Re: SFR Module upgrade (5.4.1 to 6.0.1.29) - difference between .sh img pkg files

alexk1041 · ‎05-24-2019

Hello

i have been checking details about the process of upgrading an sfr module of a 5516 ASA from 5.4.1 to 6.0.1.29 (and anything above), but some guides mention .sh file and some other only boot image (to communicate between asa and sfr module) and pkg (which is for the system of the SFR module i think). Thus, im a little confused about the steps:

1. install pre-install of 6.0.0 (.sh file)

2. install sensor upgrade 6.0.0 (.sh file, what about image and pkg)?

3. install 6.0.1.29 (there is only .sh file)

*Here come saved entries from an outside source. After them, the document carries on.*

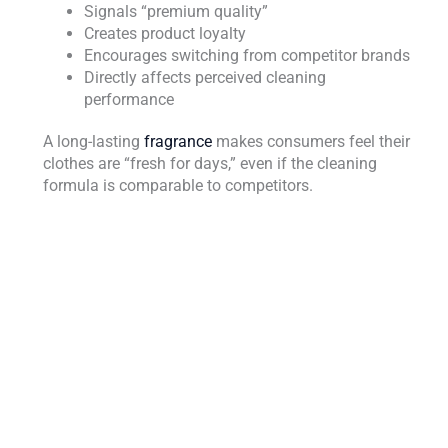
Signals “premium quality”
Creates product loyalty
Encourages switching from competitor brands
Directly affects perceived cleaning
performance
A long-lasting
fragrance
makes consumers feel their
clothes are “fresh for days,” even if the cleaning
formula is comparable to competitors.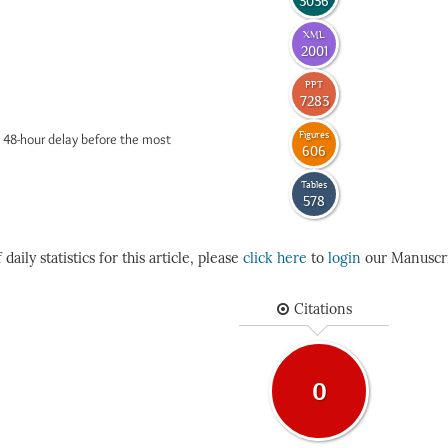
3036
XML
2001
PPT
7283
Figures
 48-hour delay before the most
606
Tables
578
daily statistics for this article, please
click here
to
login
our Manuscri
Citations
0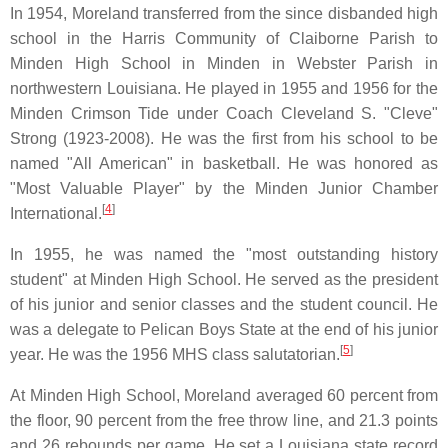
In 1954, Moreland transferred from the since disbanded high
school in the Harris Community of Claiborne Parish to
Minden High School in Minden in Webster Parish in
northwestern Louisiana. He played in 1955 and 1956 for the
Minden Crimson Tide under Coach Cleveland S. "Cleve"
Strong (1923-2008). He was the first from his school to be
named "All American" in basketball. He was honored as
"Most Valuable Player" by the Minden Junior Chamber
[
4
]
International.
In 1955, he was named the "most outstanding history
student" at Minden High School. He served as the president
of his junior and senior classes and the student council. He
was a delegate to Pelican Boys State at the end of his junior
[
5
]
year. He was the 1956 MHS class salutatorian.
At Minden High School, Moreland averaged 60 percent from
the floor, 90 percent from the free throw line, and 21.3 points
and 26 rebounds per game. He set a Louisiana state record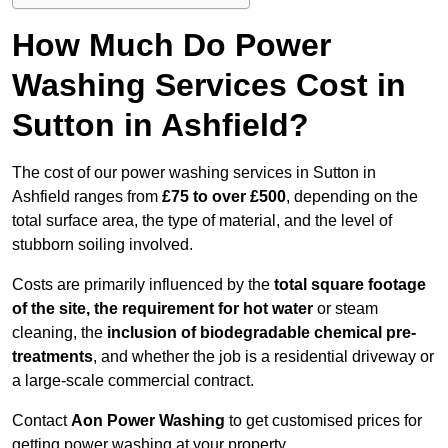
How Much Do Power
Washing Services Cost in
Sutton in Ashfield?
The cost of our power washing services in Sutton in
Ashfield ranges from
£75 to over £500
, depending on the
total surface area, the type of material, and the level of
stubborn soiling involved.
Costs are primarily influenced by the
total square footage
of the site, the requirement for hot water
or steam
cleaning, the
inclusion of biodegradable chemical pre-
treatments
, and whether the job is a residential driveway or
a large-scale commercial contract.
Contact
Aon Power Washing
to get customised prices for
getting power washing at your property.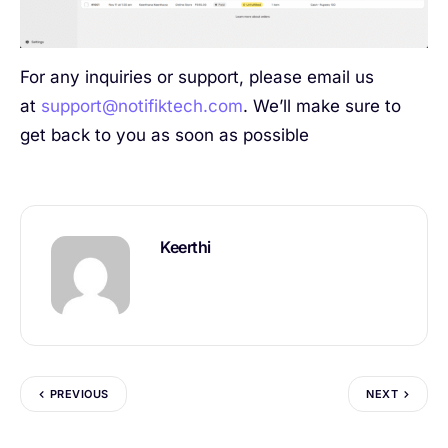
For any inquiries or support, please email us
at
support@notifiktech.com
. We’ll make sure to
get back to you as soon as possible
Keerthi
PREVIOUS
NEXT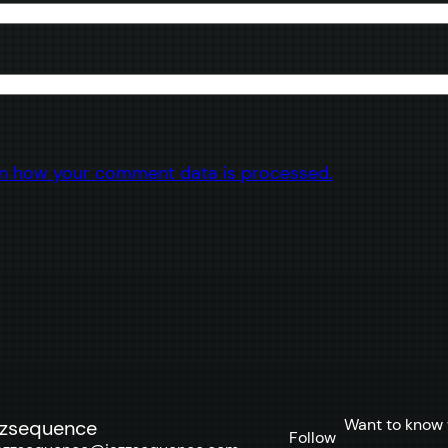
n how your comment data is processed.
Want to know 
zzsequence
Follow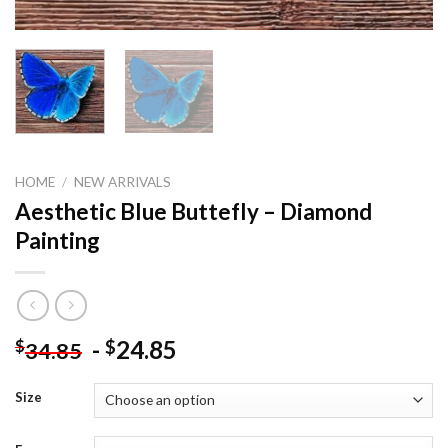
HOME
/
NEW ARRIVALS
Aesthetic Blue Buttefly – Diamond
Painting
-
24.85
$
$
34.85
Size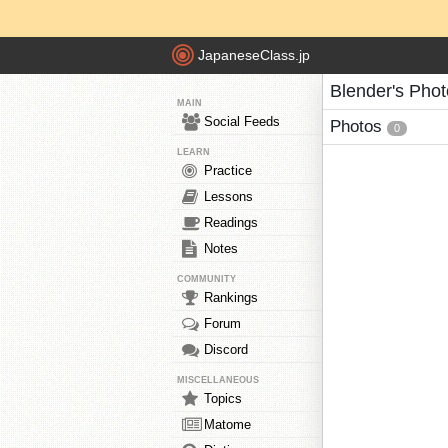
JapaneseClass.jp
Blender's Pho
MAIN
Social Feeds
Photos
0
LEARN
Practice
Lessons
Readings
Notes
COMMUNITY
Rankings
Forum
Discord
MISCELLANEOUS
Topics
Matome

Furthermore, all these 'should' be done via FMC, right? Because many guides i see are only done via cli locally on the asa and was wondering why.

GRANT3779 · ‎05-24-2019

Hi Alex,

Looking here - https://www.cisco.com/c/en/us/td/docs/security/asa/upgrade/asa-upgrade/planning.html

As you seem to know, you can upgrade direct to 6.0 from 5.4.1. From there, upgrade to 6.0.1.

In your case you will need to install - Cisco_Network_Sensor_6.0.0_Pre-install-5.4.1.999-2.sh

Then the upgrade - Cisco_Network_Sensor_Upgrade-6.0.0-1005.sh

Lastly - Cisco_Network_Sensor_Patch-6.0.1-29.sh

You can do this all from the FMC - You can download the files, upload them to the FMC and then install in the order above. You may be able to download them also straight from the FMC.

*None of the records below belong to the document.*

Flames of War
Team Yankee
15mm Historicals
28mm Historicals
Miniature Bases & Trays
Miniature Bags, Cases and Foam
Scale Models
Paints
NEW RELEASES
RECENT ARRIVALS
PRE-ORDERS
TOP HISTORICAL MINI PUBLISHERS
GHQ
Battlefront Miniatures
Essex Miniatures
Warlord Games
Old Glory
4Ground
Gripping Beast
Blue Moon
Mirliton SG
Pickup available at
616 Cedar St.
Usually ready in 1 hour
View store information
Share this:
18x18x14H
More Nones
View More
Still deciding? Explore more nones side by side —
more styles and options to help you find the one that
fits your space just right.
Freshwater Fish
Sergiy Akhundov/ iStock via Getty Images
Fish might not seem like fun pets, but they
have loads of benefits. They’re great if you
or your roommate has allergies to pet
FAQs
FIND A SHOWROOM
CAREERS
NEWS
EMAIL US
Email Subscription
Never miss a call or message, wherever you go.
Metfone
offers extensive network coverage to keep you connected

The PKG file would be used in tandem with the boot .img if you were erasing current sensor software and looking to reinstall completely. Some people decide to go this route if they have a long upgrade path to get to the desired version. It is usually quicker and cleaner to just uninstall current version and build the SFR module with the up to date preferred version.

alexk1041 · ‎05-24-2019

I think i understand now. In theory, even when you provision , it comes with a default version , 5.4.1, so even in that case , its not a 'fresh install' , thus .sh files would be used as it would be an upgrade, right?

You have to 'manually' uninstall the sfr and theinstall boot image and pkg file, since they include the 'whole' version. Right?

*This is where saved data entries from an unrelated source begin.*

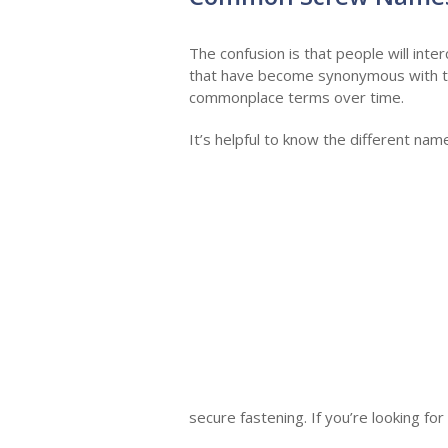
The confusion is that people will int
that have become synonymous with th
commonplace terms over time.
It’s helpful to know the different na
secure fastening. If you’re looking fo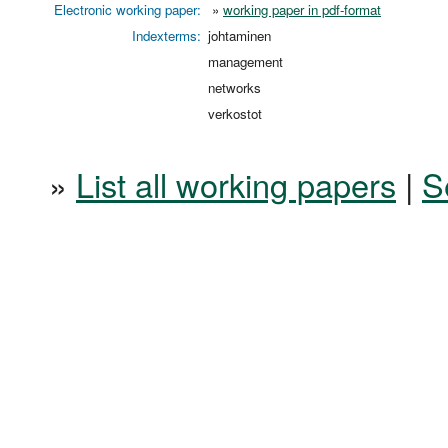
Electronic working paper:
»
working paper in pdf-format
Indexterms:
johtaminen
management
networks
verkostot
»
List all working papers
|
S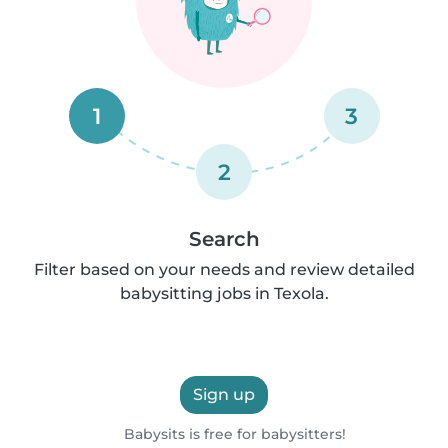
1
3
2
Search
Filter based on your needs and review detailed
babysitting jobs in Texola.
Sign up
Babysits is free for babysitters!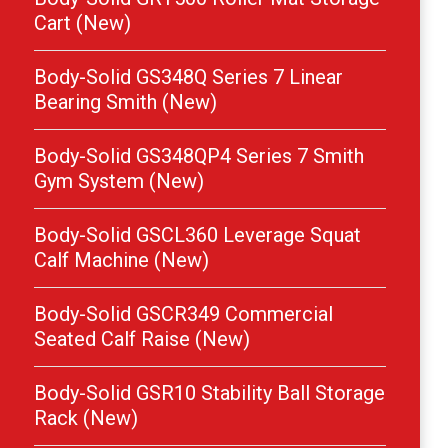
Cart (New)
Body-Solid GS348Q Series 7 Linear
Bearing Smith (New)
Body-Solid GS348QP4 Series 7 Smith
Gym System (New)
Body-Solid GSCL360 Leverage Squat
Calf Machine (New)
Body-Solid GSCR349 Commercial
Seated Calf Raise (New)
Body-Solid GSR10 Stability Ball Storage
Rack (New)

If you uninstall, can you install directly any version you want i assume? so if uninstalling 5.4.1, you could install directly boot image and pkg of lets say, 6.2.3 ? Otherwise, i dont see much of a benefit.

GRANT3779 · ‎05-24-2019

Hi Alex,

Yes, if you were to uninstall the current software from the module you could then go ahead and install the latest and greatest version (if supported on the hardware). No intermediate versions or upgrades required, just fresh install of the Version you require.

Marvin Rhoads · ‎05-24-2019

If you want to replace the existing 5.4.1 with 6.2.3 you can do that straight away. Upload the new boot image (.img file) and set it as the recover image then "recover" the module. That will make it ready to receive the .pkg file to complete initialization.

Once you've completed installation using the pkg file, you can patch it to the latest (e.g. 6.2.3.13) using the .sh (shell script) files. Normally we do the patching from FMC (centrally managed) or ASDM (locally managed) but it can also be done from cli.